Un capote pesa cuatro kilos y para hacerlo se usan 18 metros de tela
El sastre no aprendió de nadie a coser prendas taurinas
Utiliza forros de color azul, celeste, morado o verde para los franceses
Manzanares, José Tomás o El Cid se cuentan entre sus clientes
Su arte para hacer capotes y muletas viene de un proceso de prueba y error. "Es un trabajo casi familiar, artesano, que no sale a la calle. Si viene un torero se le pregunta cómo lo quiere, se le escucha, se le entiende y hay días que se le aguanta", comenta Alejandro, custodiado por una estantería llena de brillantes capotes plegados. "La gente dice que el corte de mis piezas es más bonito que el de otros", explica, aunque sin darse importancia. Sus capotes son todos iguales, lo único que varía es el color del forro, que, aunque suele ser amarillo, también lo hace en verde, azul o morado, principalmente "para los franceses". Al principio le hacía ilusión ver sus capotes en movimiento en manos de los espadas, pero, después de más de 30 años cosiendo, la ilusión se diluye y ahora solo se preocupa por hacer un producto de calidad, un instrumento útil y cómodo hecho a la medida de los clientes que ha fidelizado generación tras generación.

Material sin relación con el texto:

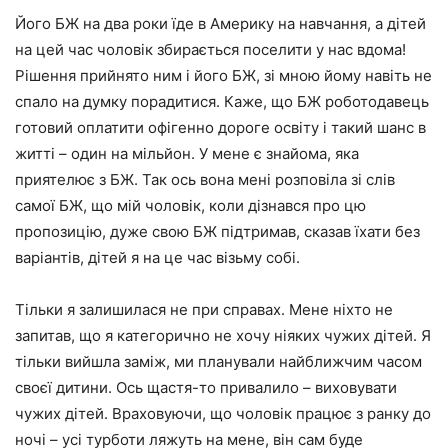
Його БЖ на два роки їде в Америку на навчання, а дітей
на цей час чоловік збирається поселити у нас вдома!
Рішення прийнято ним і його БЖ, зі мною йому навіть не
спало на думку порадитися. Каже, що БЖ роботодавець
готовий оплатити офігенно дороге освіту і такий шанс в
житті – один на мільйон. У мене є знайома, яка
приятелює з БЖ. Так ось вона мені розповіла зі слів
самої БЖ, що мій чоловік, коли дізнався про цю
пропозицію, дуже свою БЖ підтримав, сказав їхати без
варіантів, дітей я на це час візьму собі.
Тільки я залишилася не при справах. Мене ніхто не
запитав, що я категорично не хочу ніяких чужих дітей. Я
тільки вийшла заміж, ми планували найближчим часом
своєї дитини. Ось щастя-то привалило – виховувати
чужих дітей. Враховуючи, що чоловік працює з ранку до
ночі – усі турботи ляжуть на мене, він сам буде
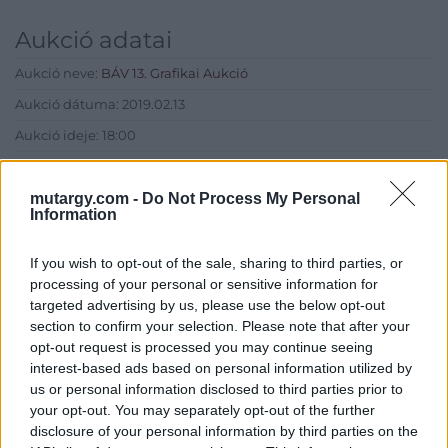
Aukció adatai
Aukció neve:
BÁV 13. Grafikai Aukció
Aukció dátuma: 2019.02.13
Aukció ideje: 18:00
Aukció helye: BÁV Aukciósház Apszisterem (1052 Budapest,
Bécsi utca 3.)
mutargy.com -
Do Not Process My Personal
Information
Tételszám: 202
If you wish to opt-out of the sale, sharing to third parties, or
Eladó adatai
processing of your personal or sensitive information for
targeted advertising by us, please use the below opt-out
Eladó:
BÁV ART Aukciósház és
section to confirm your selection. Please note that after your
Galéria
opt-out request is processed you may continue seeing
Cím: BÁV ZRt.
interest-based ads based on personal information utilized by
1027 Budapest, Csalogány u.
us or personal information disclosed to third parties prior to
23-33.
your opt-out. You may separately opt-out of the further
disclosure of your personal information by third parties on the
Telefon: (06 1) 331 0513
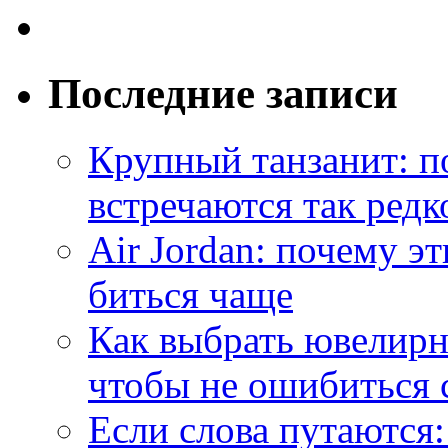
Последние записи
Крупный танзанит: п
встречаются так редк
Air Jordan: почему э
биться чаще
Как выбрать ювелирн
чтобы не ошибиться 
Если слова путаются:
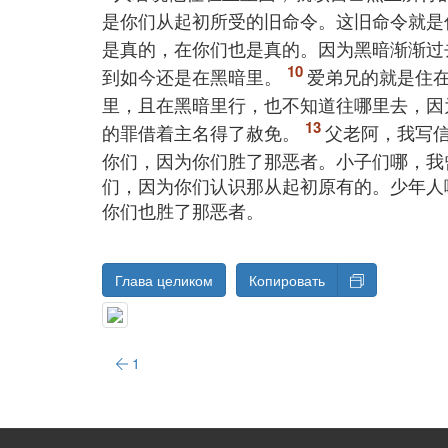
是你们从起初所受的旧命令。这旧命令就是
是真的，在你们也是真的。因为黑暗渐渐过
到如今还是在黑暗里。
爱弟兄的就是住
里，且在黑暗里行，也不知道往哪里去，因
的罪借着主名得了赦免。
父老阿，我写
你们，因为你们胜了那恶者。小子们哪，我
们，因为你们认识那从起初原有的。少年人
你们也胜了那恶者。
Глава целиком
Копировать
1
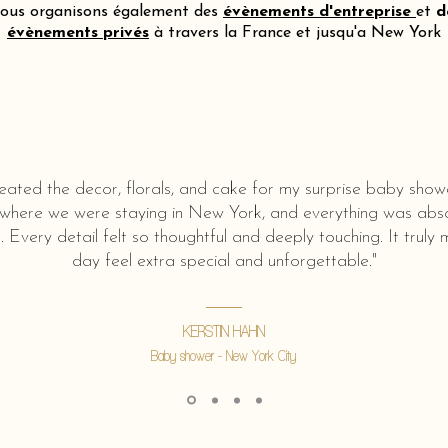
ous organisons également des
évènements d'entreprise
et
d
évènements privés
à travers la France et jusqu'a New York
eated the decor, florals, and cake for my surprise baby show
 where we were staying in New York, and everything was abso
l. Every detail felt so thoughtful and deeply touching. It truly
day feel extra special and unforgettable."
KERSTIN HAHN
Baby shower - New York City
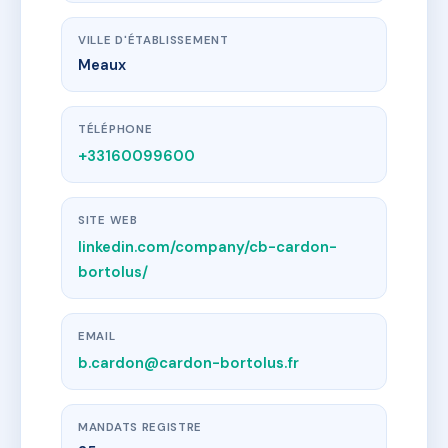
VILLE D'ÉTABLISSEMENT
Meaux
TÉLÉPHONE
+33160099600
SITE WEB
linkedin.com/company/cb-cardon-
bortolus/
EMAIL
b.cardon@cardon-bortolus.fr
MANDATS REGISTRE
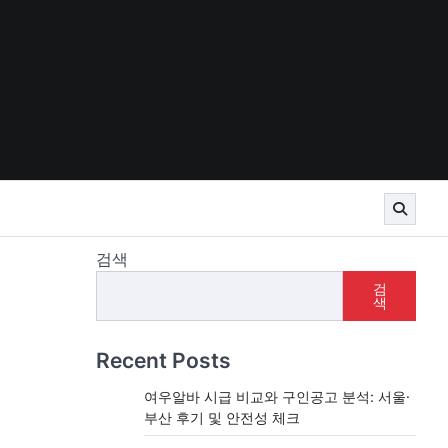
검색
검
색
Recent Posts
여우알바 시급 비교와 구인공고 분석: 서울·
부산 후기 및 안전성 체크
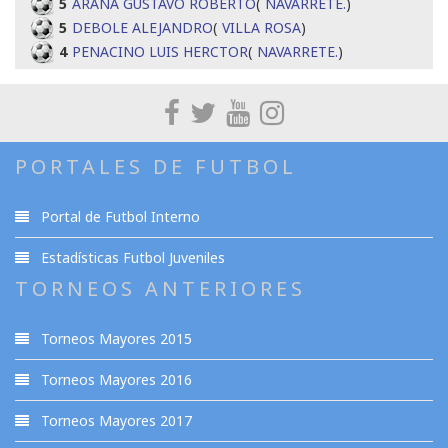
5
ARANA GUSTAVO ROBERTO
(
NAVARRETE.
)
5
DEBOLE ALEJANDRO
(
VILLA ROSA
)
4
PENACINO LUIS HERCTOR
(
NAVARRETE.
)
PORTALES DE FUTBOL
Portal de Futbol Interno
Estadísticas Futbol Juveniles
TORNEOS ANTERIORES
Torneos Mayores 2015
Torneos Mayores 2016
Torneos Mayores 2017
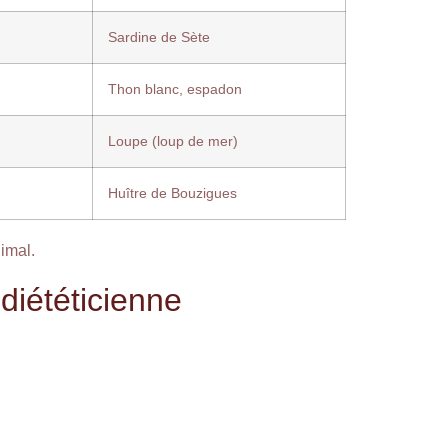
Sardine de Sète
Thon blanc, espadon
Loupe (loup de mer)
Huître de Bouzigues
imal.
 diététicienne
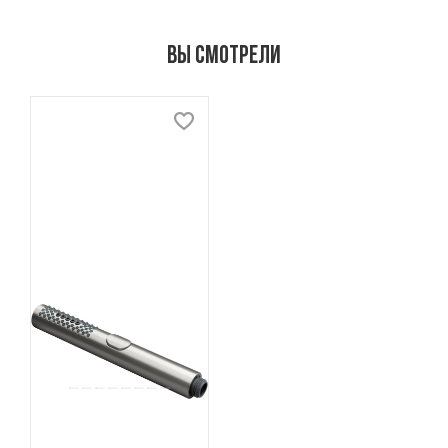
Вы смотрели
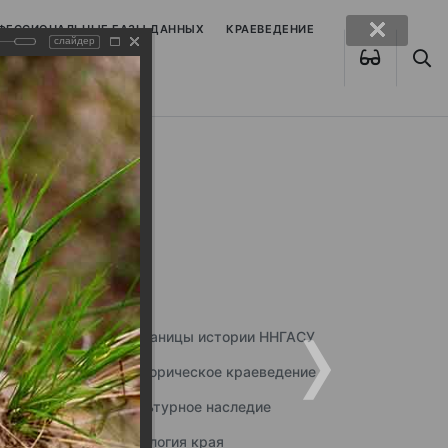
ОФЕССИОНАЛЬНЫЕ БАЗЫ ДАННЫХ
КРАЕВЕДЕНИЕ
слайдер
Страницы истории ННГАСУ
Историческое краеведение
Культурное наследие
Экология края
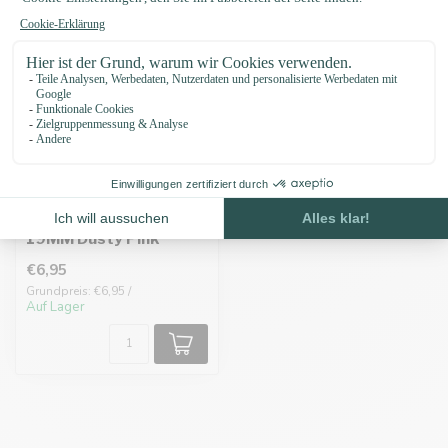
Biothane adapter
19MM Dusty Pink
€6,95
Grundpreis: €6,95 /
Auf Lager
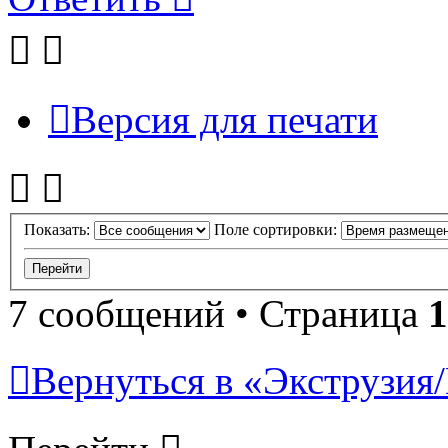
Версия для печати
Показать:
Поле сортировки:
7 сообщений • Страница
1
Вернуться в «Экструзия/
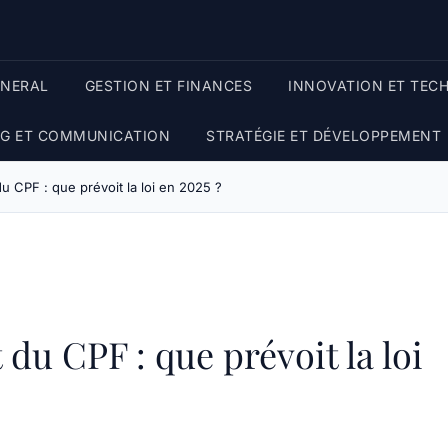
ENERAL
GESTION ET FINANCES
INNOVATION ET TEC
G ET COMMUNICATION
STRATÉGIE ET DÉVELOPPEMENT
du CPF : que prévoit la loi en 2025 ?
 du CPF : que prévoit la loi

Por su taller han pasado las figuras del toreo de los últimos tiempos. Se muestra reacio a dar nombres porque sabe que a los toreros no les gusta que se vaya divulgando dónde compran o dejan de comprar. Sin embargo, tras un segundo pensándolo, comienza con la retahíla. "José María Manzanares, José Tomás, Castella, Perera, El Cid...", y continúa dando nombres mientras entrecierra los ojos recordando. Los diestros no solo son su clientela: han sido parte de su familia. Los toreros jóvenes cogían a su hija en brazos y se la llevaban de paseo a la calle de la Victoria porque él no tenía tiempo. Hubo días que llevaba a su hija al parque a las 10 de la noche. "Es una profesión muy sacrificada, sabes cuándo vienes, pero no cuándo te vas", explica el sastre. "Mi mujer y yo nos hemos pasado 72 horas sin dormir trabajando. Ahí hay una habitación con un baño y camas. Muchas noches, acostábamos a la niña y nosotros seguíamos trabajando", comenta.
Un capote puede pesar unos cuatro kilos. Es recio y suave al mismo tiempo y se hace con una tela de nailon rosa para el exterior, con un forro de algodón al cien por cien. Lleva 18 metros de tela y Alejandro tarda unas tres horas y media en terminar una pieza. El precio varía entre los 285 y los 350 euros. "Algunas figuras pueden usar unos 60 capotes al año, pero los que están empezando hacen un esfuerzo enorme para comprarse los trastos nuevos. Yo trato igual a la figura que al subalterno, tanto al que viene por primera vez como al que lleva viniendo muchos años", dice mientras coloca sobre la mesa el capote con el sello del último triunfador de San Isidro y de la Feria de Abril de Sevilla, José María Manzanares.
"Nunca nos ha faltado trabajo. Ahora se nota la crisis, pero, llevando 32 años, tienes una clientela de padres a hijos, y los toreros son mucho de ir donde van los otros. Por eso intento hacer los capotes mejor que nadie", explica orgulloso. Ahora también hace capotes muy pequeños por encargo, para niños que están aprendiendo a andar o incluso recién nacidos. "La gente lo desprecia diciendo que esto es un trapo, pero es un trapo muy caro y que lleva detrás mucho trabajo", comenta el sastre.
El futuro de la sastrería lo pone un poco en guardia: son malos tiempos para los sastres. "Ves gente muy mayor trabajando en esto porque a los jóvenes ya no les interesa. Se ha perdido el aprendizaje". Su hija no descarta dedicarse a esto en un futuro. Aunque su padre no le dejó meterse entre las agujas y los patrones, una vez que termine su carrera de Arquitectura puede que se quede con el negocio familiar. El proyecto de fin de carrera en el que trabaja es una vanguardista plaza de toros. De pequeña jugaba a que los capotes eran las tiendas de los indios: el rosa y el albero son los colores de sus recuerdos.